Wir parken Rakete, ziehen uns warm an, denn es ist kalt und windig geworden, und spazieren eine Weile am Strand entlang. Hier sieht es aus wie in einem Freizeitpark der Extraklasse. Der Rasen ist auf den Millimeter getrimmt, Hüpfburgen warten auf gutes Wetter und hüpffreudige Kinder, die Hecken sind gestutzt und selbst der Campingplatz sieht einladend aus und das heißt schon was.
Da langsam die Dämmerung einsetzt und es nach Regen aussieht, entschließen wir uns dazu ein Parkplatz mit Seeblick zu finden und Rakete umzubauen.
Die Nacht ist stürmisch, regnerisch und wirklich kalt, so dass wir nur wenig Schlaf finden.

Am nächsten Morgen scheint jedoch die Sonne und der Wetterbericht für den Tag sieht ebenfalls gut aus. Sehr schön. Wir ziehen unsere Laufschuhe an und bewegen uns ein wenig. Danach gehts ab in den kalten See. Während wir im Wasser plantschen, taucht ein Typ in String-Badehose auf, baut seine Liege zusammen, setzt sich seine dicke Sonnenbrille auf und posiert für etliche Selfies vor dem See. Immer im Vordergrund: Sein Bizeps.
Danach schleicht er behutsam bis zu den Waden ins Wasser, schaut zu uns rüber, und meint: „Ist kalt, oder?“
Wir nicken und schwimmen noch eine Runde. Dann gehts zurück zum Parkplatz, der mittlerweile megavoll geworden ist. Ausserdem sind zwei Parkwächter am kontrollieren der Parkscheine. Wir haben keinen und Rakete ist auch noch nicht umgebaut. Hoffentlich gibt das keinen Ärger.
Zack stehen die zwei Herren in Uniform und Ray-Ban-Brille vor uns und fragen uns auf italienisch, ob wir hier geschlafen haben. Da unsere nassen Badesachen zum Trocknen auf der Motorhaube liegen, erwidern wir, dass wir nur kurz Baden waren und auch gleich weg sind. Es werden Blicke getauscht. Dann schießen zwei Finger in die Höhe: „Duo Minuti“!

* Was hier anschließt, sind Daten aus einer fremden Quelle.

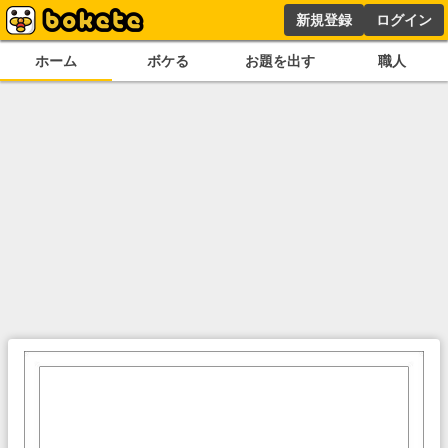
新規登録
ログイン
ホーム
ボケる
お題を出す
職人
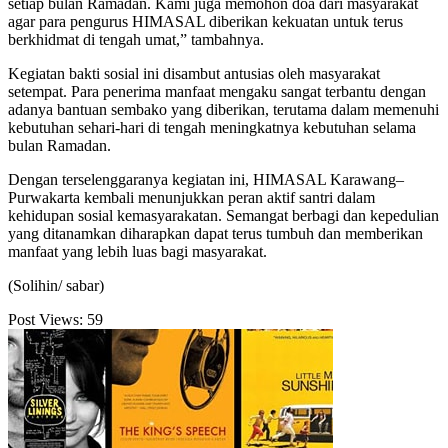
setiap bulan Ramadan. Kami juga memohon doa dari masyarakat
agar para pengurus HIMASAL diberikan kekuatan untuk terus
berkhidmat di tengah umat,” tambahnya.
Kegiatan bakti sosial ini disambut antusias oleh masyarakat
setempat. Para penerima manfaat mengaku sangat terbantu dengan
adanya bantuan sembako yang diberikan, terutama dalam memenuhi
kebutuhan sehari-hari di tengah meningkatnya kebutuhan selama
bulan Ramadan.
Dengan terselenggaranya kegiatan ini, HIMASAL Karawang–
Purwakarta kembali menunjukkan peran aktif santri dalam
kehidupan sosial kemasyarakatan. Semangat berbagi dan kepedulian
yang ditanamkan diharapkan dapat terus tumbuh dan memberikan
manfaat yang lebih luas bagi masyarakat.
(Solihin/ sabar)
Post Views:
59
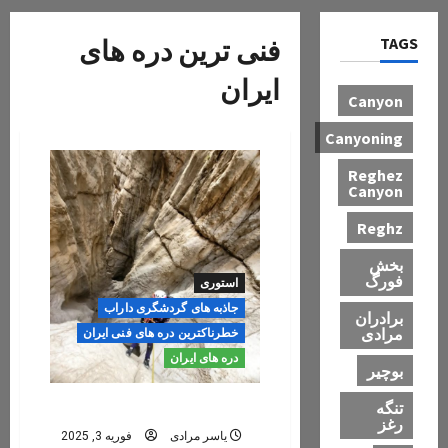
TAGS
فنی ترین دره های
ایران
Canyon
Canyoning
Reghez
Canyon
Reghz
بخش
فورگ
استوری
جاذبه های گردشگری داراب
برادران
مرادی
خطرناکترین دره های فنی ایران
دره های ایران
بوچیر
تنگه
دره تنگ خشک داراب
رغز
یاسر مرادی
فوریه 3, 2025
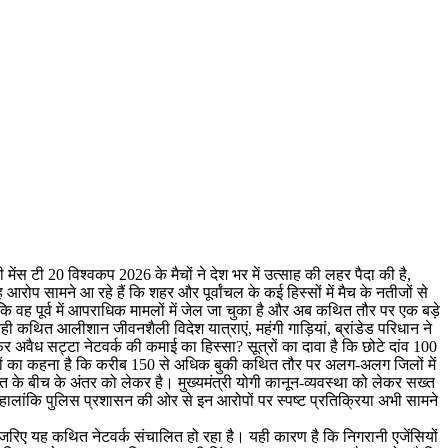
मेंस टी 20 विश्वकप 2026 के मैचों ने देश भर में उत्साह की लहर पैदा की है,
ोप सामने आ रहे हैं कि शहर और पूर्वांचल के कई हिस्सों में मैच के नतीजों से
ि वह पूर्व में आपराधिक मामलों में जेल जा चुका है और अब कथित तौर पर एक बड़े
ी कथित आलीशान जीवनशैली विदेश यात्राएं, महंगी गाड़ियां, ब्रांडेड परिधान ने
अवैध सट्टा नेटवर्क की कमाई का हिस्सा? सूत्रों का दावा है कि छोटे दांव 100
ानकारों का कहना है कि करीब 150 से अधिक बुकी कथित तौर पर अलग-अलग जिलों में
 के बीच के अंतर को लेकर है। मुख्यमंत्री योगी कानून-व्यवस्था को लेकर सख्त
। हालांकि पुलिस प्रशासन की ओर से इन आरोपों पर स्पष्ट प्रतिक्रिया अभी सामने
के जरिए यह कथित नेटवर्क संचालित हो रहा है। यही कारण है कि निगरानी एजेंसियों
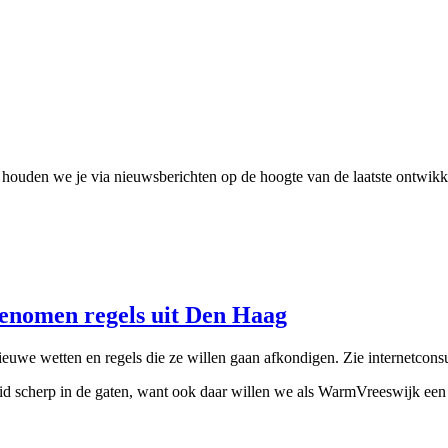
houden we je via nieuwsberichten op de hoogte van de laatste ontwikke
nomen regels uit Den Haag
euwe wetten en regels die ze willen gaan afkondigen. Zie internetconsu
cherp in de gaten, want ook daar willen we als WarmVreeswijk een vin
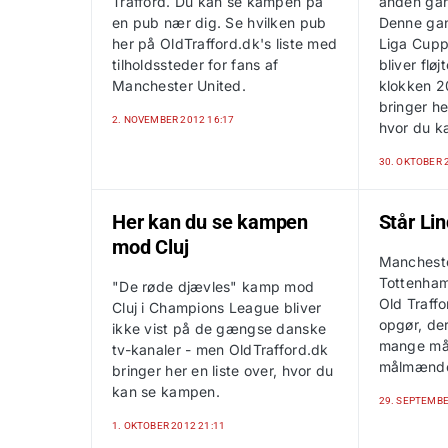
Trafford. Du kan se kampen på
anden gan
en pub nær dig. Se hvilken pub
Denne gan
her på OldTrafford.dk's liste med
Liga Cupp
tilholdssteder for fans af
bliver flø
Manchester United.
klokken 2
bringer he
2. NOVEMBER 2012 16:17
hvor du ka
30. OKTOBER 
Her kan du se kampen
Står Li
mod Cluj
Mancheste
Tottenha
"De røde djævles" kamp mod
Old Traffor
Cluj i Champions League bliver
opgør, der
ikke vist på de gængse danske
mange mål
tv-kanaler - men OldTrafford.dk
målmænd
bringer her en liste over, hvor du
kan se kampen.
29. SEPTEMBE
1. OKTOBER 2012 21:11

Nachdem wir Rakete in Raketenzeit umgebaut haben, düsen wir vom Platz und parken vor der kleinen Pizzaria Pizzico. Hier gibt es Riesenpizzen, die richtig lecker sind.

Gesättigt und zufrieden legt sich Jana noch ein wenig in die Sonne. Der Bizeps-Typ steht immer noch nur bis zu den Waden im Wasser. Oh man.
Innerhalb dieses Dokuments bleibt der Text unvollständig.